In più, la transizione va osservata con sguardo storico: i temi di cui parliamo, anche se nella forma della informatizzazione e della semplice automazione, sono quelli che, alla fine dei “Trent’anni gloriosi” (1945-1975), hanno contribuito a trasformare l’Italia da paese industriale a paese terziario, con tutto quello che ha significato in termini di mutazione dei rapporti sociali. Le avanguardie operaie più avvedute (il Pci era altrove) gridavano “Lavoro zero reddito intero/tutta la produzione all’automazione”, e parti del Movimento del ’77 ragionavano su come la tecnologia, tolta dal monopolio degli imprenditori, potesse essere messa a servizio della liberazione della vita dal lavoro: «Un invito a non alzarvi stamattina, a stare a letto con qualcuno, a fabbricarvi strumenti musicali o macchine da guerra» recitava la prima trasmissione di Radio Alice, voce del movimento bolognese: un’idea non a caso tornata in piazza quarant’anni dopo al Nuit Debout parigino. I rapporti di forza sociali, al momento, non sembrano però essere tali da permettere un uso sociale della tecnologia. Quali vie di fuga allora?
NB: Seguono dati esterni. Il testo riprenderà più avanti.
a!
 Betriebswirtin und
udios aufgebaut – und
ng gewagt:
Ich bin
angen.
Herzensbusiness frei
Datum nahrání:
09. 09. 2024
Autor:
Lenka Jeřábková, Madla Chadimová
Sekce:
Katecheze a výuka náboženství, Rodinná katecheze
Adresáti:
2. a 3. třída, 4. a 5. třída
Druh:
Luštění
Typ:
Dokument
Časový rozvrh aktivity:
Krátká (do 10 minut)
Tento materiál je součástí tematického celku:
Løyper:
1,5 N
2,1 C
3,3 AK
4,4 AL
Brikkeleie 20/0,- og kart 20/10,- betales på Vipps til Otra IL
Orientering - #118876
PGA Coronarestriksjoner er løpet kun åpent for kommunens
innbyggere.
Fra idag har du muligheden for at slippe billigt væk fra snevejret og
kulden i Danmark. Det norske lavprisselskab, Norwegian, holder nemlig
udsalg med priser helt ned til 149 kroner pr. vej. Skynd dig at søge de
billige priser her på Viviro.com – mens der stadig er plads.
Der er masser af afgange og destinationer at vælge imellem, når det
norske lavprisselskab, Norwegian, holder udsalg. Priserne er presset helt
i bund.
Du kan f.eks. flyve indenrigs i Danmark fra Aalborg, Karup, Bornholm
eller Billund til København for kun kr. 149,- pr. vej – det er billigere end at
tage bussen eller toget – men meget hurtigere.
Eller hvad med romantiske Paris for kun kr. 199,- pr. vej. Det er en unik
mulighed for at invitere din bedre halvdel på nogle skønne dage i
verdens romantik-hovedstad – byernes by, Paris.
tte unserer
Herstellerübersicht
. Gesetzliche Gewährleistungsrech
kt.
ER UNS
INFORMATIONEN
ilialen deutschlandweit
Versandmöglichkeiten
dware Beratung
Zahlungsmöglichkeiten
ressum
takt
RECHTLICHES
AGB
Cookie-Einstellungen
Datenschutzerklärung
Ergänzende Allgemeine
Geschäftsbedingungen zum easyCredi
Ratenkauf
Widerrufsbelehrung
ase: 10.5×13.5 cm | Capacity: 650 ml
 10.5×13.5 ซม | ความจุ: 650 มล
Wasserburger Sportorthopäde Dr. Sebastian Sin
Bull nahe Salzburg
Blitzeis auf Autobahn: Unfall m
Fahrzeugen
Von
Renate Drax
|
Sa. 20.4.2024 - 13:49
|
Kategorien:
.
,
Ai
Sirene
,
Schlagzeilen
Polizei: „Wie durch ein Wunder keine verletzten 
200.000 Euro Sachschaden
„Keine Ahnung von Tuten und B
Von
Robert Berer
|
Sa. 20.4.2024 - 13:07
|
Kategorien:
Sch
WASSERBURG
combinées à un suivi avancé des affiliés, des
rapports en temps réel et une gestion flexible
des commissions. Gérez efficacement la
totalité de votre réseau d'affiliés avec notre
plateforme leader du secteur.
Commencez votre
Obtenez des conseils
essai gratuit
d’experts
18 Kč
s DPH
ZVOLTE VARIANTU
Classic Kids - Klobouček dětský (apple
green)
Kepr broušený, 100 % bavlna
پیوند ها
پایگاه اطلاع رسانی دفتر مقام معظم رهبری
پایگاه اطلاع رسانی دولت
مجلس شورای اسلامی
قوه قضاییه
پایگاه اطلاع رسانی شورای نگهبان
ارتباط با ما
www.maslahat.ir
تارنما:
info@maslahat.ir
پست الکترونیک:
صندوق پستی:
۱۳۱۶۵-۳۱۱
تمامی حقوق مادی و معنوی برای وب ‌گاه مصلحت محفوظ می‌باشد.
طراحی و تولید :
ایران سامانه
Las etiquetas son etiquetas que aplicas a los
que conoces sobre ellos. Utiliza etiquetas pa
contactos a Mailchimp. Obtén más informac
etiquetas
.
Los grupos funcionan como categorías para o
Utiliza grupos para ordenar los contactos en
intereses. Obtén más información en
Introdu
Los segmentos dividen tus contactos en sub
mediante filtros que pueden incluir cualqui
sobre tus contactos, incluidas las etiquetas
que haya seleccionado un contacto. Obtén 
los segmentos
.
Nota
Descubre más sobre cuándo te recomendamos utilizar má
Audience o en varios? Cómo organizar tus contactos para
Mettersi anche in ascolto del cambiamento che la sharing economy, di fatto, sta operando nel rapporto con il possesso e dare spazio, voce, lavorare in favore di comunità libere e non identitarie per seminare solidarietà in un futuro che si caratterizzerà per una maggiore competizione e disgregazione sociale: bisognerà cioè essere creativi, ripensando il lavoro intellettuale e manuale all’epoca della robotizzazione e della disoccupazione e mandando avanti progetti collaborativi, dalle cooperative alle imprese sociali alla costruzione di progetti locali per ritessere la società in ambito locale.